Teaching math is one of the greatest ways to instill valuable goal-setting skills while ensuring academic success. Math provides the perfect opportunity for goal-setting lessons: its aims are realistic, obtainable, measurable and can be broken down into smaller goals or tasks. Developing goal-setting skills will help students learn how to manage their time, make better decisions and take ownership of their own academic progress.
Unfortunately, most students never learn goal-setting techniques until after they have left school. But this need not be the case. Young children can start off by setting small goals to learn simple math facts, just as they learned their ABCs. For many students, their first daunting academic goal might be memorizing the times tables. Older students can set goals to improve their grades, learn new concepts or even go back to strengthen mental math skills Cours particuliers Maths.
You want your child’s first serious goal-setting experience to be a successful one. Understanding the factors that contribute to goal achievement will help you ensure that success.
Well Defined Goals + Action Plan + Motivation + Commitment + Effort = SUCCESS
A well-defined goal is realistic, obtainable and has a time target for completion. You begin by specifying exactly what the goal is. For example, I want to memorize the times tables from 0-12 by the end of the month. If your goal is something broader, such as I’m going to get one grade higher on my next report card in March, you will need to break it down into smaller goals for each individual test and assignment.
The action plan is the steps you will take to achieve your goal. These are actions that you can control. For example, I’m going to practice math facts 15 minutes a day with Dad, or I’m going to complete the workbook from my multiplication program or I’m going to sing along to my times tables songs in the car every day.
Motivation comes from within. It stems from your beliefs, values and desires – what is important to you. If you really believe that a goal is important, you are going to work hard to attain it. Here is where the problem most often lies: math just doesn’t seem that important to most children. A parent or teacher needs to demonstrate that learning math is truly useful to them. Often we need to lend a hand by offering an external motivator – some sort of incentive. What would we do without stickers and certificates? But though acknowledgement is nice, over time they must learn to be self-motivated as well.
Another key component of motivation is believing in yourself. Have you every noticed that people who are successful continue to be successful? They believe they CAN DO IT – that nothing is impossible. Conversely, once you get down on yourself it’s hard to get back on track. I see this all the time with children learning math. “I’m no good at math; I’ll never be able to get it.” This is when a teacher or parent can help reverse the downward spiral. You need to be there to encourage them, provide support, help them break down the goal into manageable tasks that they CAN achieve. “Look, you’ve learned the three times tables already. Boy, that was quick! Hey, the sixes are just double that – do you want to try a couple?”
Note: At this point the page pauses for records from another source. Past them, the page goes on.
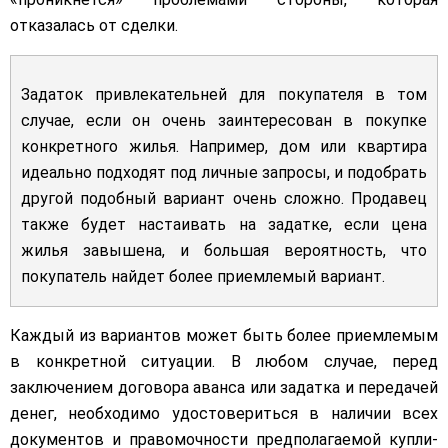
отказалась от сделки.
Задаток привлекательней для покупателя в том
случае, если он очень заинтересован в покупке
конкретного жилья. Например, дом или квартира
идеально подходят под личные запросы, и подобрать
другой подобный вариант очень сложно. Продавец
также будет настаивать на задатке, если цена
жилья завышена, и большая вероятность, что
покупатель найдет более приемлемый вариант.
Каждый из вариантов может быть более приемлемым
в конкретной ситуации. В любом случае, перед
заключением договора аванса или задатка и передачей
денег, необходимо удостовериться в наличии всех
документов и правомочности предполагаемой купли-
Commitment comes from being motivated and knowing exactly what you need to accomplish. For many children the most important factor for success is their commitment to learning. They need to take ownership of the goal – it just does not work as well if Mom says they have to. “It may be Mom’s goal for me to get an A in math, but it’s not mine!” said one child I met. I soon discovered that this girl loved music. We talked about how math is part of music, and how many musicians are mathematical. We talked about fractions and rhythm, pitch and the frequency of notes. We even played Pi on the piano. Math suddenly became a little more relevant to her own interests. The internal motivation this provided, combined with the external motivation of getting to go to a movie after studying a certain amount, allowed her to make a real effort with math.
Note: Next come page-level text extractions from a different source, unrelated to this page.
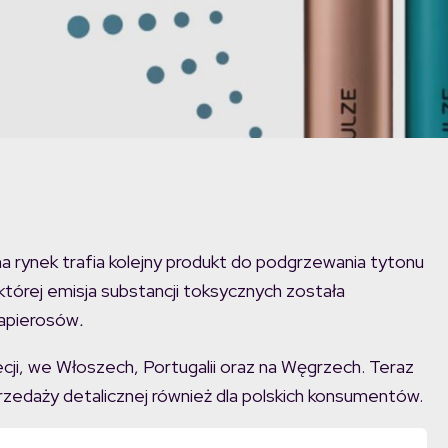
na rynek trafia kolejny produkt do podgrzewania tytonu
 której emisja substancji toksycznych została
papierosów
.
ji, we Włoszech, Portugalii oraz na Węgrzech. Teraz
zedaży detalicznej również dla polskich konsumentów.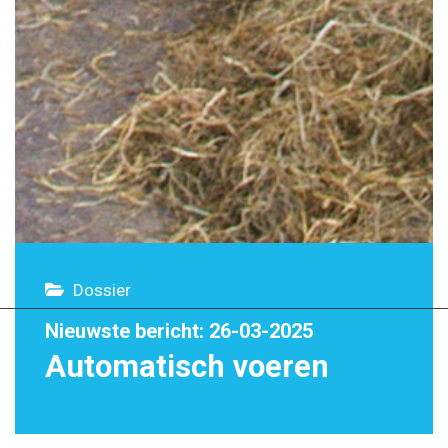
Dossier
Nieuwste bericht: 26-03-2025
Automatisch voeren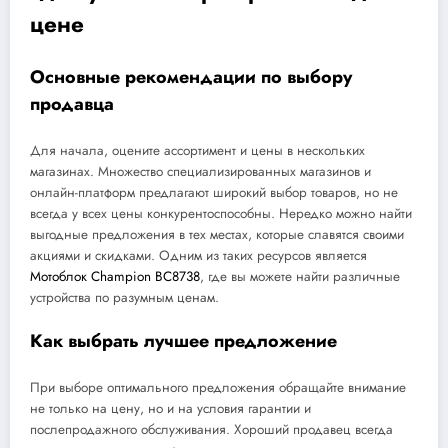
цене
Основные рекомендации по выбору
продавца
Для начала, оцените ассортимент и цены в нескольких
магазинах. Множество специализированных магазинов и
онлайн-платформ предлагают широкий выбор товаров, но не
всегда у всех цены конкурентоспособны. Нередко можно найти
выгодные предложения в тех местах, которые славятся своими
акциями и скидками. Одним из таких ресурсов является
Мотоблок Champion BC8738
, где вы можете найти различные
устройства по разумным ценам.
Как выбрать лучшее предложение
При выборе оптимального предложения обращайте внимание
не только на цену, но и на условия гарантии и
послепродажного обслуживания. Хороший продавец всегда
Effort is the time and work you commit to your goal. Make sure your child has the time and tools to do the tasks outlined in the action plan. Designate a quiet workplace with minimal distractions. These days, we tend to overbook our children with so many activities that there is little room in their busy lives to fit in a new priority. Re-evaluate those priorities. The other thing to think about is gently reducing time spent on unproductive activities such as television, virtual pets and video games. I say gently – because you do not want a sudden removal to seem like a punishment. If you have not yet set house rules for these things, you may need to gradually implement them. Make them part of a family meeting, unrelated to the goal-setting process.